From the many ways to define a circumconic of a triangle we examine here one, related to the other method discussed in TriangleCircumconics.html . There we used for each circumconic a different projectivity to map the circumcircle onto the conic under discussion. Here we fix a unique projectivity F, used to get all circumconics of the triangle A'B'C'. The projectivity F is uniquely defined by the properties to map (i) the circumcircle of the fixed equilateral ABC to the circumcircle of the triangle A'B'C' and (ii) to map vertices A, B, C to A', B', C'. Then to obtain a circumconic of A'B'C', simply apply F to a circumconic of ABC.

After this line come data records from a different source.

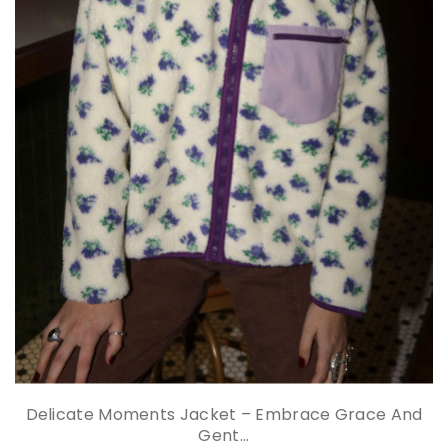
Delicate Moments Jacket – Embrace Grace And
Gent...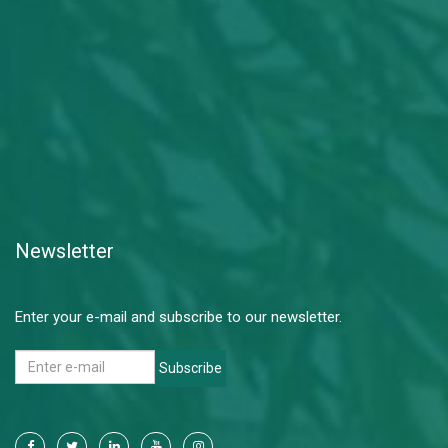
Newsletter
Enter your e-mail and subscribe to our newsletter.
Subscribe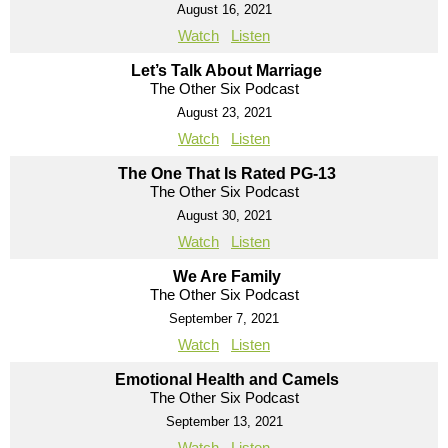
August 16, 2021
Watch
Listen
Let’s Talk About Marriage
The Other Six Podcast
August 23, 2021
Watch
Listen
The One That Is Rated PG-13
The Other Six Podcast
August 30, 2021
Watch
Listen
We Are Family
The Other Six Podcast
September 7, 2021
Watch
Listen
Emotional Health and Camels
The Other Six Podcast
September 13, 2021
Watch
Listen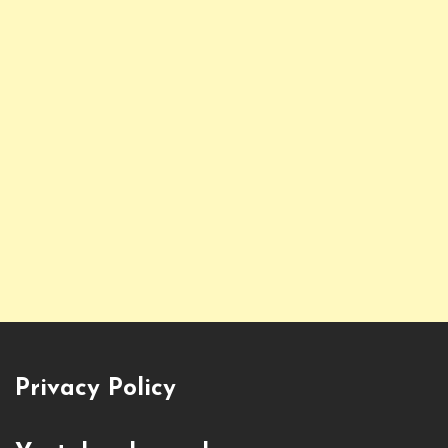
Privacy Policy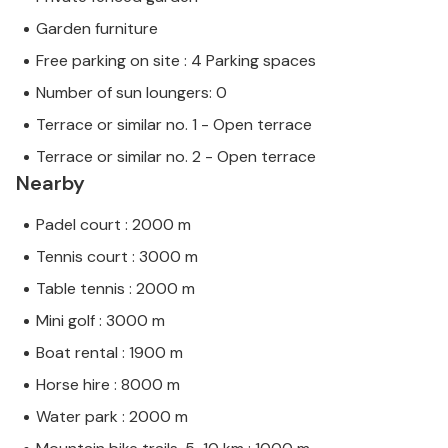
Garden furniture
Free parking on site : 4 Parking spaces
Number of sun loungers: 0
Terrace or similar no. 1 - Open terrace
Terrace or similar no. 2 - Open terrace
Nearby
Padel court : 2000 m
Tennis court : 3000 m
Table tennis : 2000 m
Mini golf : 3000 m
Boat rental : 1900 m
Horse hire : 8000 m
Water park : 2000 m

Notice that the circumconics of the equilateral can be obtained through the various projectivities (denoted here by D-to-E) discussed in TriangleCircumconics.html . Notice also that the center D of the equilateral maps under F to the symmedian point of A'B'C' and the line at infinity (trilinear polar of D) maps to the Lemoine line of A'B'C' (trilinear polar of D'). Since F is not fixing the line at infinity it is not an affinity. In particular ratios of areas are not preserved and the outer Steiner ellipse of triangle ABC, which is its circumcircle is not mapped to the outer Steiner ellipse of A'B'C'. To obtain this conic one has to take E such that the corresponding trilinear polar L(E) maps under F (i.e. line L(E')) to the line at infinity.
The file ProjectivityFixingVertices.html contains a study of the projectivity D-to-E for the case of the equilateral.